The Refugee Olympic Team was a wonderful initiative of the International Olympic Committee (IOC) and I congratulate them on enabling 10 athletes who are refugees to take part in the Rio 2016 Olympics. How can we not be moved by their individual and collective stories?
Of course, everyone is familiar now with the young woman who became the face of the team, 18-year-old Yusra Mardini from Syria who, for three hours, pushed a sinking dinghy full of people with her sister, Sarah, through the Mediterranean to get them all to safety. This isn’t a Hollywood tale; it’s real life.
And that’s the point.
There are 65 million displaced persons in the world. We welcome it when ten of them make it to the Olympics – it makes us all feel better – but how many of us do so on a day-to-day basis?
My own country, Australia, once welcomed hundreds of thousands of displaced persons post-Second World War. They helped build the country, from a huge hydro-electric scheme through to the houses and schools and hospitals of suburbs in the cities, through to building businesses small and large, and employing people.
But we have a shocking and shameful recent record. We lock them up. It’s a war of attrition. If they agree to go to a third country or, worse, “back home” their expenses are paid. If they don’t agree, they sit it out on a remote island or in a detention center. Some go crazy, literally. Some have helped Australian soldiers in Afghanistan as interpreters. None of that seems to matter.

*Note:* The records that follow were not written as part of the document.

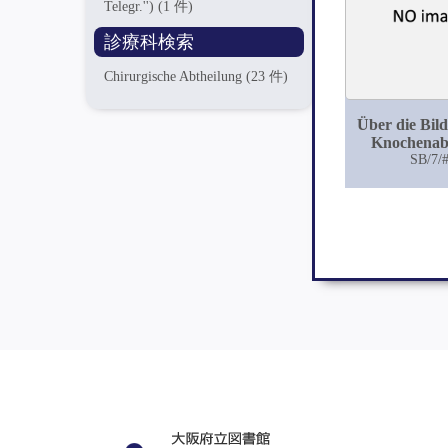
Telegr.'')
(1 件)
診療科検索
Chirurgische Abtheilung
(23 件)
Über die Bil
Knochenab
SB/7/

By no means, however, is Australia alone in its treatment of refugees.
If displaced persons do not die at sea, they die in the back of a truck being smuggled through Europe or Africa. Countries build fences to keep them out. They sit in centers with barely more than basic facilities. They die anonymously. Who knows whether they are even mourned? Their loved ones may be dead also.
As a husband and dad to four young people, I can’t imagine what it is like for circumstances to be so desperate, so hopeless, that the best option is to put your family on a boat and face a treacherous journey to a highly uncertain future. I am an expat living in Europe. I can choose to be here; I can also choose to return home any time. There is no choice for refugees. My heart aches even at the thought of that lack of choice, let alone the potential consequences of the decision to flee.
Thankfully, Angela Merkel feels the same. Almost alone amongst western leaders, she has shown the courage and leadership that the magnitude of this crisis needs. She has welcomed refugees to Germany, and copped a lot of criticism and backlash. I admire her greatly for this.
The IOC has done a good thing in highlighting the plight of refugees through #TeamRefugees. It is a symbol of how we can help give people hope and build a better life.
But until we deal with the contradiction between glorifying the ten people in #TeamRefugees and vilifying the 65 million refugees in the world, it is just a symbol.
It illustrates perfectly how the world is being pulled.
On the one hand, there are the forces of globalization, borderless nations and the mobility and inclusivity of people; on the other hand, there is an equally strong counter force that espouses nationalism, tribalism and exclusion of some people who do not fit in with the prevailing culture and ethnicity of our respective countries.
The Refugee Olympic Team marched under an Olympic flag. What they, and all refugees, want is a flag to call home. It’s up to all of us to help them have one.